**Input data**
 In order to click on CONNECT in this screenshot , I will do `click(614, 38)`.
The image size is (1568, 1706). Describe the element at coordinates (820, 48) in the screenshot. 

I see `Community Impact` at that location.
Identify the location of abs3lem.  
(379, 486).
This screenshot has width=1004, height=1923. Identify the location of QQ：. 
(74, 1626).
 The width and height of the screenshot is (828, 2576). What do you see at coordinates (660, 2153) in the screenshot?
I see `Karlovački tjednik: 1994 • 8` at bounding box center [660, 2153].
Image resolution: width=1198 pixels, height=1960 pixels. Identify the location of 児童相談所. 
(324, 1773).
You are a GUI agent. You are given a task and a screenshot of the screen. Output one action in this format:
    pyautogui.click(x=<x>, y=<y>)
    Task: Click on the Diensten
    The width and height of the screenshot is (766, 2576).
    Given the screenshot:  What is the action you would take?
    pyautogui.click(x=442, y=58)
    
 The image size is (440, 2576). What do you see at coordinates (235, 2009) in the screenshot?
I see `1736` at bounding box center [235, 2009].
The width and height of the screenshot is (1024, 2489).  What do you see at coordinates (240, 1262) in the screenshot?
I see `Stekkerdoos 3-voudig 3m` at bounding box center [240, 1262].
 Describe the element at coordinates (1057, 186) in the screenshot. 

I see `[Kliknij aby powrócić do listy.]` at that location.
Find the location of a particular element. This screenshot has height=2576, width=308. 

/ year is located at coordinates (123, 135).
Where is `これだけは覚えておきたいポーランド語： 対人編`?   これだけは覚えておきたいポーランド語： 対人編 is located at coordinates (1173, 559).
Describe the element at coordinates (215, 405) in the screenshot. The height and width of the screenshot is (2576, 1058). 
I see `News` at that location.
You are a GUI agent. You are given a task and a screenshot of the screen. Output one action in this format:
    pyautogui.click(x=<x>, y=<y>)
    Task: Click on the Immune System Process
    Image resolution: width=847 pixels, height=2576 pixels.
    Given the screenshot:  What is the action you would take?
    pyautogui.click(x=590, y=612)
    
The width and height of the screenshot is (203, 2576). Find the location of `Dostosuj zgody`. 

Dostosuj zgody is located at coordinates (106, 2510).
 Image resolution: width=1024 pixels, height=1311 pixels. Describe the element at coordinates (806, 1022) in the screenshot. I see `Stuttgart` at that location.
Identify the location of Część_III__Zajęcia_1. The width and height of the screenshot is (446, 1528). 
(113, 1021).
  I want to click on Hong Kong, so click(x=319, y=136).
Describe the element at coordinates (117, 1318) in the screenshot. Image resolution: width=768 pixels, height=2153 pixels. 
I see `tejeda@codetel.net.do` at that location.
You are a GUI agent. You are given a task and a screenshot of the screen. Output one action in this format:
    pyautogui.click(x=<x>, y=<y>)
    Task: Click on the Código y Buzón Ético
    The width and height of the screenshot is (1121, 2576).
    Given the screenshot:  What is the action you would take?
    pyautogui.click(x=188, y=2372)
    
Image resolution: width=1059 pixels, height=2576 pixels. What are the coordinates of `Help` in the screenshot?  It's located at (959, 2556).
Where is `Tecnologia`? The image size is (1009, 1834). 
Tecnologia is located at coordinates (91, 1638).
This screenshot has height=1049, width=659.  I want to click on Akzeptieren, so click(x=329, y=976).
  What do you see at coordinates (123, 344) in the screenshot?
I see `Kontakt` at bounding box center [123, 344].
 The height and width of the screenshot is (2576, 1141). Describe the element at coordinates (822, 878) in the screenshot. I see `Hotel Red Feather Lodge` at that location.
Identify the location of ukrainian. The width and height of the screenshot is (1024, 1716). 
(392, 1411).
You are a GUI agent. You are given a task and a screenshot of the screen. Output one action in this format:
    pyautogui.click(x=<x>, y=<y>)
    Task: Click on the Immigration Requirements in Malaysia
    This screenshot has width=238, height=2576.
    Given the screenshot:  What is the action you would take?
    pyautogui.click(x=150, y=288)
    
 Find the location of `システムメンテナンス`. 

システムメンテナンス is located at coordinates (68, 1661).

**Assignment**
An exact copy of every line above is what this asks for.

**Solution**
 In order to click on CONNECT in this screenshot , I will do `click(614, 38)`.
The image size is (1568, 1706). Describe the element at coordinates (820, 48) in the screenshot. 

I see `Community Impact` at that location.
Identify the location of abs3lem.  
(379, 486).
This screenshot has width=1004, height=1923. Identify the location of QQ：. 
(74, 1626).
 The width and height of the screenshot is (828, 2576). What do you see at coordinates (660, 2153) in the screenshot?
I see `Karlovački tjednik: 1994 • 8` at bounding box center [660, 2153].
Image resolution: width=1198 pixels, height=1960 pixels. Identify the location of 児童相談所. 
(324, 1773).
You are a GUI agent. You are given a task and a screenshot of the screen. Output one action in this format:
    pyautogui.click(x=<x>, y=<y>)
    Task: Click on the Diensten
    The width and height of the screenshot is (766, 2576).
    Given the screenshot:  What is the action you would take?
    pyautogui.click(x=442, y=58)
    
 The image size is (440, 2576). What do you see at coordinates (235, 2009) in the screenshot?
I see `1736` at bounding box center [235, 2009].
The width and height of the screenshot is (1024, 2489).  What do you see at coordinates (240, 1262) in the screenshot?
I see `Stekkerdoos 3-voudig 3m` at bounding box center [240, 1262].
 Describe the element at coordinates (1057, 186) in the screenshot. 

I see `[Kliknij aby powrócić do listy.]` at that location.
Find the location of a particular element. This screenshot has height=2576, width=308. 

/ year is located at coordinates (123, 135).
Where is `これだけは覚えておきたいポーランド語： 対人編`?   これだけは覚えておきたいポーランド語： 対人編 is located at coordinates (1173, 559).
Describe the element at coordinates (215, 405) in the screenshot. The height and width of the screenshot is (2576, 1058). 
I see `News` at that location.
You are a GUI agent. You are given a task and a screenshot of the screen. Output one action in this format:
    pyautogui.click(x=<x>, y=<y>)
    Task: Click on the Immune System Process
    Image resolution: width=847 pixels, height=2576 pixels.
    Given the screenshot:  What is the action you would take?
    pyautogui.click(x=590, y=612)
    
The width and height of the screenshot is (203, 2576). Find the location of `Dostosuj zgody`. 

Dostosuj zgody is located at coordinates (106, 2510).
 Image resolution: width=1024 pixels, height=1311 pixels. Describe the element at coordinates (806, 1022) in the screenshot. I see `Stuttgart` at that location.
Identify the location of Część_III__Zajęcia_1. The width and height of the screenshot is (446, 1528). 
(113, 1021).
  I want to click on Hong Kong, so click(x=319, y=136).
Describe the element at coordinates (117, 1318) in the screenshot. Image resolution: width=768 pixels, height=2153 pixels. 
I see `tejeda@codetel.net.do` at that location.
You are a GUI agent. You are given a task and a screenshot of the screen. Output one action in this format:
    pyautogui.click(x=<x>, y=<y>)
    Task: Click on the Código y Buzón Ético
    The width and height of the screenshot is (1121, 2576).
    Given the screenshot:  What is the action you would take?
    pyautogui.click(x=188, y=2372)
    
Image resolution: width=1059 pixels, height=2576 pixels. What are the coordinates of `Help` in the screenshot?  It's located at (959, 2556).
Where is `Tecnologia`? The image size is (1009, 1834). 
Tecnologia is located at coordinates (91, 1638).
This screenshot has height=1049, width=659.  I want to click on Akzeptieren, so click(x=329, y=976).
  What do you see at coordinates (123, 344) in the screenshot?
I see `Kontakt` at bounding box center [123, 344].
 The height and width of the screenshot is (2576, 1141). Describe the element at coordinates (822, 878) in the screenshot. I see `Hotel Red Feather Lodge` at that location.
Identify the location of ukrainian. The width and height of the screenshot is (1024, 1716). 
(392, 1411).
You are a GUI agent. You are given a task and a screenshot of the screen. Output one action in this format:
    pyautogui.click(x=<x>, y=<y>)
    Task: Click on the Immigration Requirements in Malaysia
    This screenshot has width=238, height=2576.
    Given the screenshot:  What is the action you would take?
    pyautogui.click(x=150, y=288)
    
 Find the location of `システムメンテナンス`. 

システムメンテナンス is located at coordinates (68, 1661).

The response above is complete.